Overview

Scope and rationale

Varela Digital as a scholarly edition and documentation-driven project

Varela Digital is implemented as a documentation-driven scholarly digital edition whose primary objective is to expose the structure, entities, and relations implicit in a historical correspondence corpus. The project integrates textual encoding, metadata normalisation, and semantic modelling within a coherent technical framework designed to support inspection, reuse, and exploratory analysis.

At its core, the project treats TEI/XML not only as a publication format, but as the authoritative representation of editorial decisions. All subsequent layers—indexes, visualisations, and semantic exports—are derived from explicitly encoded structures rather than from ad hoc data extraction. This ensures traceability between documentary evidence and the computational representations presented on the website.

The scope of the project extends beyond document display. Persons, places, institutions, and relations referenced in the corpus are modelled as first-class entities and documented through authority files and standoff annotations. These entities form the basis for cross-document navigation, network construction, and spatial analysis, enabling users to move systematically between individual documents and aggregated views of the corpus.

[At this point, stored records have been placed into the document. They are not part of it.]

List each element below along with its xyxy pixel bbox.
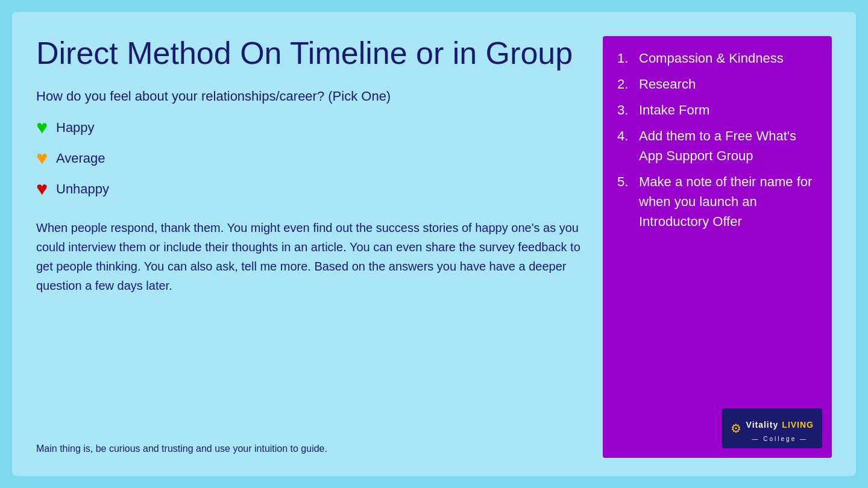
logo-college: — College — (746, 434, 814, 443)
logo-text-block: Vitality LIVING — College — (746, 413, 814, 443)
list-text-5: Make a note of their name for when you l… (639, 172, 817, 231)
left-content: Direct Method On Timeline or in Group Ho… (36, 36, 603, 458)
footer-text: Main thing is, be curious and trusting a… (36, 443, 530, 454)
logo-living: LIVING (782, 420, 814, 430)
right-panel: 1. Compassion & Kindness 2. Research 3. … (603, 36, 832, 458)
logo-icon: ⚙ (731, 419, 741, 437)
heart-red-icon: ♥ (36, 178, 48, 200)
list-item-5: 5. Make a note of their name for when yo… (617, 172, 817, 231)
option-unhappy: ♥ Unhappy (36, 178, 585, 200)
list-item-3: 3. Intake Form (617, 100, 817, 120)
option-unhappy-label: Unhappy (56, 181, 109, 197)
heart-green-icon: ♥ (36, 116, 48, 139)
list-number-2: 2. (617, 74, 639, 94)
list-text-2: Research (639, 74, 817, 94)
options-list: ♥ Happy ♥ Average ♥ Unhappy (36, 116, 585, 200)
list-text-1: Compassion & Kindness (639, 48, 817, 68)
list-number-5: 5. (617, 172, 639, 192)
option-average-label: Average (56, 151, 105, 166)
list-text-3: Intake Form (639, 100, 817, 120)
list-number-3: 3. (617, 100, 639, 120)
question-text: How do you feel about your relationships… (36, 89, 585, 104)
list-item-2: 2. Research (617, 74, 817, 94)
option-average: ♥ Average (36, 147, 585, 169)
option-happy-label: Happy (56, 120, 95, 136)
list-number-4: 4. (617, 126, 639, 146)
list-number-1: 1. (617, 48, 639, 68)
body-text: When people respond, thank them. You mig… (36, 218, 585, 295)
logo-area: ⚙ Vitality LIVING — College — (722, 408, 822, 448)
slide: Direct Method On Timeline or in Group Ho… (12, 12, 856, 476)
logo-vitality: Vitality (746, 420, 779, 430)
slide-title: Direct Method On Timeline or in Group (36, 36, 585, 70)
list-item-4: 4. Add them to a Free What's App Support… (617, 126, 817, 166)
list-text-4: Add them to a Free What's App Support Gr… (639, 126, 817, 166)
list-item-1: 1. Compassion & Kindness (617, 48, 817, 68)
heart-orange-icon: ♥ (36, 147, 48, 169)
option-happy: ♥ Happy (36, 116, 585, 139)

From a technical perspective, Varela Digital is designed as a static, reproducible system. The entire platform is deployed without server-side dependencies, relying instead on pre-generated HTML, structured datasets, and client-side visualisation libraries. This design choice prioritises transparency, long-term maintainability, and ease of reuse over dynamic querying or runtime data generation.

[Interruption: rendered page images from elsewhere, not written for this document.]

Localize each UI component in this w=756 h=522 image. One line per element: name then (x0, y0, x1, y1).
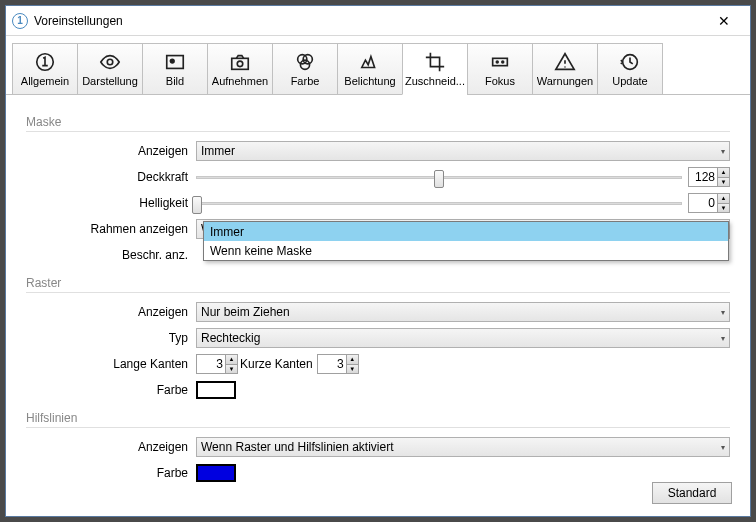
app-icon: 1 (12, 13, 28, 29)
close-button[interactable]: ✕ (704, 7, 744, 35)
select-maske-anzeigen[interactable]: Immer▾ (196, 141, 730, 161)
dropdown-beschr-anz[interactable]: Immer Wenn keine Maske (203, 221, 729, 261)
dropdown-option-wenn-keine-maske[interactable]: Wenn keine Maske (204, 241, 728, 260)
focus-icon (489, 51, 511, 73)
preferences-window: 1 Voreinstellungen ✕ Allgemein Darstellu… (5, 5, 751, 517)
chevron-down-icon: ▾ (721, 308, 725, 317)
label-lange-kanten: Lange Kanten (26, 357, 196, 371)
image-icon (164, 51, 186, 73)
dropdown-option-immer[interactable]: Immer (204, 222, 728, 241)
tab-update[interactable]: Update (597, 43, 663, 95)
numbox-deckkraft[interactable]: ▲▼ (688, 167, 730, 187)
svg-point-5 (237, 61, 243, 67)
exposure-icon (359, 51, 381, 73)
spin-up[interactable]: ▲ (717, 194, 729, 204)
svg-point-11 (502, 61, 504, 63)
tab-darstellung[interactable]: Darstellung (77, 43, 143, 95)
label-raster-farbe: Farbe (26, 383, 196, 397)
slider-deckkraft[interactable] (196, 176, 682, 179)
numbox-lange-kanten[interactable]: ▲▼ (196, 354, 238, 374)
svg-rect-9 (493, 58, 508, 65)
tab-bild[interactable]: Bild (142, 43, 208, 95)
standard-button[interactable]: Standard (652, 482, 732, 504)
label-rahmen-anzeigen: Rahmen anzeigen (26, 222, 196, 236)
spin-down[interactable]: ▼ (717, 178, 729, 187)
tab-zuschneiden[interactable]: Zuschneid... (402, 43, 468, 95)
section-hilfslinien: Hilfslinien (26, 411, 730, 428)
label-helligkeit: Helligkeit (26, 196, 196, 210)
spin-up[interactable]: ▲ (225, 355, 237, 365)
slider-helligkeit[interactable] (196, 202, 682, 205)
numbox-helligkeit[interactable]: ▲▼ (688, 193, 730, 213)
svg-rect-2 (167, 56, 184, 69)
label-hilfslinien-anzeigen: Anzeigen (26, 440, 196, 454)
svg-point-8 (300, 60, 309, 69)
tab-farbe[interactable]: Farbe (272, 43, 338, 95)
spin-down[interactable]: ▼ (346, 365, 358, 374)
svg-point-7 (303, 55, 312, 64)
tab-warnungen[interactable]: Warnungen (532, 43, 598, 95)
update-icon (619, 51, 641, 73)
select-raster-anzeigen[interactable]: Nur beim Ziehen▾ (196, 302, 730, 322)
tabs-bar: Allgemein Darstellung Bild Aufnehmen Far… (6, 36, 750, 95)
window-title: Voreinstellungen (34, 14, 704, 28)
spin-up[interactable]: ▲ (346, 355, 358, 365)
spin-down[interactable]: ▼ (225, 365, 237, 374)
section-maske: Maske (26, 115, 730, 132)
select-typ[interactable]: Rechteckig▾ (196, 328, 730, 348)
warning-icon (554, 51, 576, 73)
eye-icon (99, 51, 121, 73)
svg-point-10 (496, 61, 498, 63)
spin-up[interactable]: ▲ (717, 168, 729, 178)
label-hilfslinien-farbe: Farbe (26, 466, 196, 480)
color-circles-icon (294, 51, 316, 73)
numbox-kurze-kanten[interactable]: ▲▼ (317, 354, 359, 374)
camera-icon (229, 51, 251, 73)
tab-belichtung[interactable]: Belichtung (337, 43, 403, 95)
select-hilfslinien-anzeigen[interactable]: Wenn Raster und Hilfslinien aktiviert▾ (196, 437, 730, 457)
tab-aufnehmen[interactable]: Aufnehmen (207, 43, 273, 95)
svg-point-3 (170, 59, 174, 63)
label-maske-anzeigen: Anzeigen (26, 144, 196, 158)
color-swatch-raster[interactable] (196, 381, 236, 399)
label-deckkraft: Deckkraft (26, 170, 196, 184)
number-one-icon (34, 51, 56, 73)
tab-fokus[interactable]: Fokus (467, 43, 533, 95)
section-raster: Raster (26, 276, 730, 293)
titlebar: 1 Voreinstellungen ✕ (6, 6, 750, 36)
chevron-down-icon: ▾ (721, 147, 725, 156)
slider-thumb[interactable] (192, 196, 202, 214)
label-raster-anzeigen: Anzeigen (26, 305, 196, 319)
chevron-down-icon: ▾ (721, 334, 725, 343)
crop-icon (424, 51, 446, 73)
chevron-down-icon: ▾ (721, 443, 725, 452)
svg-rect-4 (232, 58, 249, 69)
tab-allgemein[interactable]: Allgemein (12, 43, 78, 95)
label-beschr-anz: Beschr. anz. (26, 248, 196, 262)
color-swatch-hilfslinien[interactable] (196, 464, 236, 482)
svg-point-1 (107, 59, 113, 65)
spin-down[interactable]: ▼ (717, 204, 729, 213)
slider-thumb[interactable] (434, 170, 444, 188)
label-kurze-kanten: Kurze Kanten (240, 357, 313, 371)
label-typ: Typ (26, 331, 196, 345)
content-area: Maske Anzeigen Immer▾ Deckkraft ▲▼ Helli… (6, 95, 750, 498)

The project’s documentation plays a central role in this architecture. Rather than treating the website as a black-box interface, Varela Digital exposes its data models, ontologies, and knowledge base artefacts as inspectable components. This documentation-oriented approach positions the edition not only as a reading environment, but also as a technical reference for scholars interested in data-driven approaches to historical correspondence.

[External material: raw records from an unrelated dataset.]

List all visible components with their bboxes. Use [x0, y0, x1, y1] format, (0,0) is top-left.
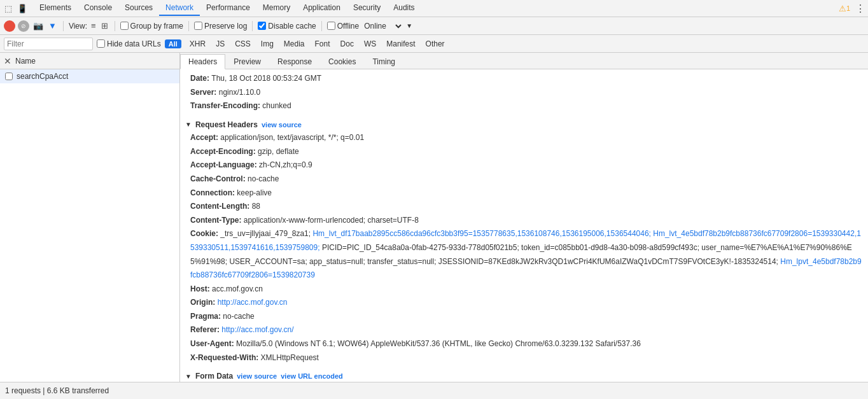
menu-sources[interactable]: Sources: [118, 1, 159, 16]
request-headers-title: ▼ Request Headers view source: [185, 118, 863, 131]
tab-timing[interactable]: Timing: [364, 54, 403, 69]
network-toolbar: ⊘ 📷 ▼ View: ≡ ⊞ Group by frame Preserve …: [0, 17, 868, 35]
camera-icon[interactable]: 📷: [32, 20, 45, 32]
request-headers-label: Request Headers: [195, 118, 258, 131]
warning-icon: ⚠: [839, 4, 846, 13]
menu-application[interactable]: Application: [297, 1, 347, 16]
form-data-label: Form Data: [195, 370, 233, 382]
accept-row: Accept: application/json, text/javascrip…: [185, 131, 863, 145]
form-view-url-encoded-link[interactable]: view URL encoded: [281, 370, 343, 382]
menu-console[interactable]: Console: [78, 1, 118, 16]
tab-headers[interactable]: Headers: [180, 54, 225, 69]
status-bar: 1 requests | 6.6 KB transferred: [0, 382, 868, 399]
cursor-icon[interactable]: ⬚: [3, 4, 14, 13]
left-panel: ✕ Name searchCpaAcct: [0, 53, 180, 382]
connection-row: Connection: keep-alive: [185, 186, 863, 200]
warning-badge: ⚠ 1: [839, 4, 850, 13]
filter-tab-manifest[interactable]: Manifest: [382, 38, 419, 50]
request-headers-section: ▼ Request Headers view source Accept: ap…: [185, 118, 863, 365]
filter-tab-css[interactable]: CSS: [230, 38, 255, 50]
disable-cache-checkbox[interactable]: [258, 22, 266, 30]
tab-response[interactable]: Response: [269, 54, 320, 69]
online-select[interactable]: Online Slow 3G Fast 3G Offline: [361, 21, 403, 31]
name-column-title: Name: [15, 57, 36, 66]
record-button[interactable]: [4, 20, 15, 32]
cache-control-row: Cache-Control: no-cache: [185, 172, 863, 186]
detail-content[interactable]: Date: Thu, 18 Oct 2018 00:53:24 GMT Serv…: [180, 69, 868, 382]
filter-row: Hide data URLs All XHR JS CSS Img Media …: [0, 35, 868, 53]
offline-text: Offline: [337, 22, 359, 31]
filter-tab-img[interactable]: Img: [256, 38, 278, 50]
devtools-icons: ⬚ 📱: [3, 4, 29, 13]
tree-view-icon[interactable]: ⊞: [100, 20, 109, 32]
group-by-frame-text: Group by frame: [130, 22, 183, 31]
name-header: ✕ Name: [0, 53, 179, 69]
menu-performance[interactable]: Performance: [200, 1, 256, 16]
tab-cookies[interactable]: Cookies: [320, 54, 364, 69]
date-row: Date: Thu, 18 Oct 2018 00:53:24 GMT: [185, 72, 863, 86]
group-by-frame-checkbox[interactable]: [120, 22, 129, 30]
content-type-row: Content-Type: application/x-www-form-url…: [185, 214, 863, 228]
menu-audits[interactable]: Audits: [387, 1, 421, 16]
right-panel: Headers Preview Response Cookies Timing …: [180, 53, 868, 382]
stop-icon: ⊘: [21, 23, 26, 29]
group-by-frame-label[interactable]: Group by frame: [120, 22, 183, 31]
x-requested-with-row: X-Requested-With: XMLHttpRequest: [185, 351, 863, 365]
origin-row: Origin: http://acc.mof.gov.cn: [185, 296, 863, 310]
stop-button[interactable]: ⊘: [18, 20, 29, 32]
user-agent-row: User-Agent: Mozilla/5.0 (Windows NT 6.1;…: [185, 337, 863, 351]
filter-tab-xhr[interactable]: XHR: [185, 38, 210, 50]
request-checkbox[interactable]: [5, 73, 13, 80]
dropdown-arrow-icon[interactable]: ▼: [406, 22, 412, 29]
filter-input[interactable]: [4, 38, 93, 50]
disable-cache-text: Disable cache: [268, 22, 316, 31]
preserve-log-label[interactable]: Preserve log: [194, 22, 247, 31]
accept-language-row: Accept-Language: zh-CN,zh;q=0.9: [185, 158, 863, 172]
filter-tab-other[interactable]: Other: [421, 38, 449, 50]
triangle-icon: ▼: [185, 119, 192, 130]
menu-network[interactable]: Network: [159, 1, 200, 16]
form-data-title: ▼ Form Data view source view URL encoded: [185, 370, 863, 382]
toolbar-sep-3: [188, 21, 189, 31]
accept-encoding-row: Accept-Encoding: gzip, deflate: [185, 145, 863, 159]
view-source-link[interactable]: view source: [262, 119, 302, 131]
server-row: Server: nginx/1.10.0: [185, 86, 863, 100]
hide-data-urls-checkbox[interactable]: [97, 39, 105, 48]
mobile-icon[interactable]: 📱: [15, 4, 29, 13]
filter-tab-ws[interactable]: WS: [360, 38, 381, 50]
devtools-menubar: ⬚ 📱 Elements Console Sources Network Per…: [0, 0, 868, 17]
tab-preview[interactable]: Preview: [225, 54, 269, 69]
response-headers-section: Date: Thu, 18 Oct 2018 00:53:24 GMT Serv…: [185, 72, 863, 113]
pragma-row: Pragma: no-cache: [185, 310, 863, 324]
toolbar-sep-5: [321, 21, 322, 31]
filter-tab-doc[interactable]: Doc: [336, 38, 358, 50]
menu-memory[interactable]: Memory: [256, 1, 297, 16]
detail-tabs: Headers Preview Response Cookies Timing: [180, 53, 868, 69]
transfer-encoding-row: Transfer-Encoding: chunked: [185, 99, 863, 113]
hide-data-urls-label[interactable]: Hide data URLs: [97, 39, 161, 48]
preserve-log-checkbox[interactable]: [194, 22, 202, 30]
warning-count: 1: [846, 4, 850, 12]
cookie-row: Cookie: _trs_uv=jllyjaai_479_8za1; Hm_lv…: [185, 227, 863, 282]
filter-tab-font[interactable]: Font: [311, 38, 335, 50]
request-name: searchCpaAcct: [17, 72, 68, 81]
disable-cache-label[interactable]: Disable cache: [258, 22, 316, 31]
referer-row: Referer: http://acc.mof.gov.cn/: [185, 323, 863, 337]
filter-all-button[interactable]: All: [165, 39, 181, 48]
list-view-icon[interactable]: ≡: [90, 20, 97, 32]
request-item[interactable]: searchCpaAcct: [0, 69, 179, 83]
filter-tab-media[interactable]: Media: [279, 38, 309, 50]
form-view-source-link[interactable]: view source: [237, 370, 277, 382]
menu-elements[interactable]: Elements: [33, 1, 78, 16]
three-dots-icon[interactable]: ⋮: [855, 3, 865, 15]
filter-tab-js[interactable]: JS: [211, 38, 229, 50]
filter-icon[interactable]: ▼: [47, 20, 58, 32]
menu-security[interactable]: Security: [347, 1, 387, 16]
offline-checkbox[interactable]: [327, 22, 335, 30]
filter-tabs: XHR JS CSS Img Media Font Doc WS Manifes…: [185, 38, 449, 50]
hide-data-urls-text: Hide data URLs: [107, 39, 161, 48]
host-row: Host: acc.mof.gov.cn: [185, 283, 863, 297]
offline-label[interactable]: Offline: [327, 22, 359, 31]
preserve-log-text: Preserve log: [204, 22, 247, 31]
close-icon[interactable]: ✕: [4, 56, 11, 66]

Editorial and interpretive stance

Varela Digital adopts an explicit and documented editorial stance that distinguishes clearly between source material, editorial mediation, and interpretive modelling. The textual layer of the project is based on the printed transcriptions published in the Anais do Arquivo Histórico do Rio Grande do Sul, which are treated as the authoritative source for encoding.

As a consequence, the project does not aim to produce a diplomatic or critical edition of the original manuscripts. Orthographic, palaeographic, and material features of the handwritten documents are not reconstructed. Instead, the edition preserves the editorial logic of the printed source and documents this dependency explicitly as part of the project’s scope.

Editorial intervention is limited to structural encoding, normalisation required for computational processing, and the identification of entities and relations relevant to historical analysis. These interventions are applied consistently and recorded through TEI/XML markup, authority files, and standoff annotations, allowing them to be isolated from the textual transcription itself.

Interpretive statements—such as the identification of social roles, institutional affiliations, or relationships between actors—are not embedded directly in the running text. Instead, they are modelled as structured assertions linked to documentary evidence. This separation allows interpretive choices to remain explicit, traceable, and revisable, without compromising the integrity of the encoded text.

This editorial configuration positions Varela Digital as a documentation-oriented scholarly edition: one in which transparency of sources, clarity of modelling decisions, and technical reproducibility take precedence over exhaustive textual reconstruction or interpretive closure.

From texts to structured data

The Varela Digital workflow is designed as a controlled, multi-stage pipeline that transforms documentary sources into structured, reusable data while preserving editorial responsibility and traceability. Each stage produces explicit artefacts that serve as inputs for subsequent processes, ensuring that computational representations remain grounded in documented editorial decisions.

The workflow is intentionally split into two complementary paths originating from the TEI/XML layer: a text-oriented publication pipeline, dedicated to reading and validation, and a data-oriented extraction pipeline, dedicated to semantic modelling and visualisation. This separation allows the project to support both close textual engagement and corpus-level analytical exploration.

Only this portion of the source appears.